Scenario

anaanike · February 2024

I want to build a dataset on a monthly basis, but I want to save each result (the built dataset) separately in a folder. How do I do it? I do not want to append the data. Each built dataset month-on-month should be saved in separate datasets.

Turribeach · February 2024

No worries. Please mark the thread as Accepted Solution.

Turribeach · February 2024

The Export to folder visual recipe (under Other Recipes) can export a dataset to a number of file formats including CSV to a Dataiku Managed Folder. However I don't believe you will be able to customise the name of the file which will be based on the input dataset to export and this means it will always overwrite the output file name. For a more complete solution you will need to use a Python recipe which outputs to a managed folder.

anaanike · February 2024

Thank you for suggesting this. Let me try and get back to you. As I am new to Scenario building, I have a follow-up question. If I am building the final dataset and including only that dataset to build in the step of Scenario, will Dataiku automatically run downstream related recipes prior to that dataset? If not, how do I ensure the same?

Turribeach · February 2024

When you add datasets to be build in the scenario step you can select if you want a recursive build or just that dataset.

anaanike · February 2024

When I am writing the python script so that data is exported, I am getting the following error: ImportError: cannot import name 'DSSClient'

Python Script being used is:

import datetime
from dataikuapi.dss import DSSClient

# Connect to Dataiku DSS
client = DSSClient("https://***********.merck.com", "*****************8xrKg3tuejZwdQISmj")

# Get the project
project = client.get_project("DIAGNOSTIC_STATS")

# Get the dataset
dataset = project.get_dataset("COHORT_PTNTS_Scenario")

# Get the Hadoop connection
hadoop_connection = project.get_connection("hhdee-prod")

# Get the destination schema
destination_schema = hadoop_connection.get_schema("pah")

# Generate the export filename
now = datetime.datetime.now()
export_filename = "COHORT_PTNTS_Scenario_{}.csv".format(now.strftime("%Y%m%d_%H%M%S"))

# Export the dataset to the destination schema
dataset.export_to_hive_table(destination_schema, export_filename)

Is there any alternative to this? If you can help me with the python script, that will be great.

Turribeach · February 2024

Where is this piece of Python code running? Inside DSS (ie as a Python recipe) or outside DSS (from a Python script running on a machine which needs to connect remotely to the DSS server)?

anaanike · February 2024

This is inside DSS as a python recipe.

Turribeach · February 2024

OK. This is the correct way to create an API client inside DSS:

import dataiku
client = dataiku.api_client()

Did you use GenAI (ie ChatGPT) to generate your code?

anaanike · February 2024

Yes, I did use GPT to generate the same. However, the corrected version is also not working. Is there any alternative to this Python Script? It would be very helpful.
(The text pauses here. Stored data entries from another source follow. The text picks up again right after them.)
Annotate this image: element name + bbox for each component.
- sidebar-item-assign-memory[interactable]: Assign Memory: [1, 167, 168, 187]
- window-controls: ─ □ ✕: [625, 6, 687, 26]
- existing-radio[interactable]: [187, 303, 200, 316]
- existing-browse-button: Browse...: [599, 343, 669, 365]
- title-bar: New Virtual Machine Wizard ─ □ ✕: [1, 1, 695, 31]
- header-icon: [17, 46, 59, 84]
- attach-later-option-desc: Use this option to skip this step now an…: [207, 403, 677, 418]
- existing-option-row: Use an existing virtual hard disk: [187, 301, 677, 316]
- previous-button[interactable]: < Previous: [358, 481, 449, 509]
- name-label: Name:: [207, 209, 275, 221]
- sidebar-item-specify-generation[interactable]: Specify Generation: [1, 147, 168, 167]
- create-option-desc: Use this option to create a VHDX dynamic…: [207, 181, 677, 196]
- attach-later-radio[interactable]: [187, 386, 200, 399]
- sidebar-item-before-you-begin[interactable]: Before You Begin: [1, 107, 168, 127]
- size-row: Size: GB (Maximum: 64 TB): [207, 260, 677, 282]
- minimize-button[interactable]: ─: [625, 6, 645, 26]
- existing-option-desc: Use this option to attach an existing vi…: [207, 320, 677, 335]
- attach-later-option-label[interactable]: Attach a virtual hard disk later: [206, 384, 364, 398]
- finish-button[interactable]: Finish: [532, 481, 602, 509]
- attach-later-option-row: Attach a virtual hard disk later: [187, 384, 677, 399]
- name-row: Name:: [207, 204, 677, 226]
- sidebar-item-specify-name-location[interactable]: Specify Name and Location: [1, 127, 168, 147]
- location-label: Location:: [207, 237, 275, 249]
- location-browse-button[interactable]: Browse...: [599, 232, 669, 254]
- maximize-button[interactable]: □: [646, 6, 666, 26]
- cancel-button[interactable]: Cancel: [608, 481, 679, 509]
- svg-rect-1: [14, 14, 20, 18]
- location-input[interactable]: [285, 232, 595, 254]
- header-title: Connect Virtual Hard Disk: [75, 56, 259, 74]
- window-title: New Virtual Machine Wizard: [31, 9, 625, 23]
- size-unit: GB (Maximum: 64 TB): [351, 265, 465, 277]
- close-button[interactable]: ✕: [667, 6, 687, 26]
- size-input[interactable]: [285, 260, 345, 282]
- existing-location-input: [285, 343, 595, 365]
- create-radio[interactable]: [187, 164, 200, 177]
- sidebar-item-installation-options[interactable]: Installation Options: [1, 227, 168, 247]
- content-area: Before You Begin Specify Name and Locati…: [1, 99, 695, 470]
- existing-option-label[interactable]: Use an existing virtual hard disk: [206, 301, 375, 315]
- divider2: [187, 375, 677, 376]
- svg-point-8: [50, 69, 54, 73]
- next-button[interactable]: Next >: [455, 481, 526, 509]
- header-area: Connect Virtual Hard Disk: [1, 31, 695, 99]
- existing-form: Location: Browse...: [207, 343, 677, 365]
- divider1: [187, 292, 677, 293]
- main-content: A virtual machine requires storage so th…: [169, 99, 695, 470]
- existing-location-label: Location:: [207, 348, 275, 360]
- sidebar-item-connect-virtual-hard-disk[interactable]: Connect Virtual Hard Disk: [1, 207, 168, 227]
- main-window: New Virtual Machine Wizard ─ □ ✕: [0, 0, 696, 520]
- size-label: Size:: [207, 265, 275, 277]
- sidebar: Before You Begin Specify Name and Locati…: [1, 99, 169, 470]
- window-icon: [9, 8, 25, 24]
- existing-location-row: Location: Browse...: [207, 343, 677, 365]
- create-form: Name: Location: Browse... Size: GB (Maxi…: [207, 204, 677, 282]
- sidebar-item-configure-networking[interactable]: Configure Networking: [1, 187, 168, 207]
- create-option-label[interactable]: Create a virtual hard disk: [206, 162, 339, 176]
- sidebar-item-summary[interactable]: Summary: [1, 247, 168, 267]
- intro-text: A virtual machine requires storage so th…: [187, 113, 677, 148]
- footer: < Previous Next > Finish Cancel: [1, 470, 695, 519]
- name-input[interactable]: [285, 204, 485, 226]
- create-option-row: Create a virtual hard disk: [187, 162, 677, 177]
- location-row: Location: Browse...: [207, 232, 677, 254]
Turribeach · February 2024

Please do not paste GenAI code without explicitly warning people your code was generated by a GenAI bot. It's one thing to try to understand and fix someone else's code and a completely different thing is to do the same with GenAI code. Your GenAI code suffers from an AI Hallucination since it uses an API method that doesn't exist: dataset.export_to_hive_table(). And if you are posting GenAI code please include the prompt you used to generate it, so people looking at the code can try to understand what the GenAI was asked to do and therefore understand your true requirement better.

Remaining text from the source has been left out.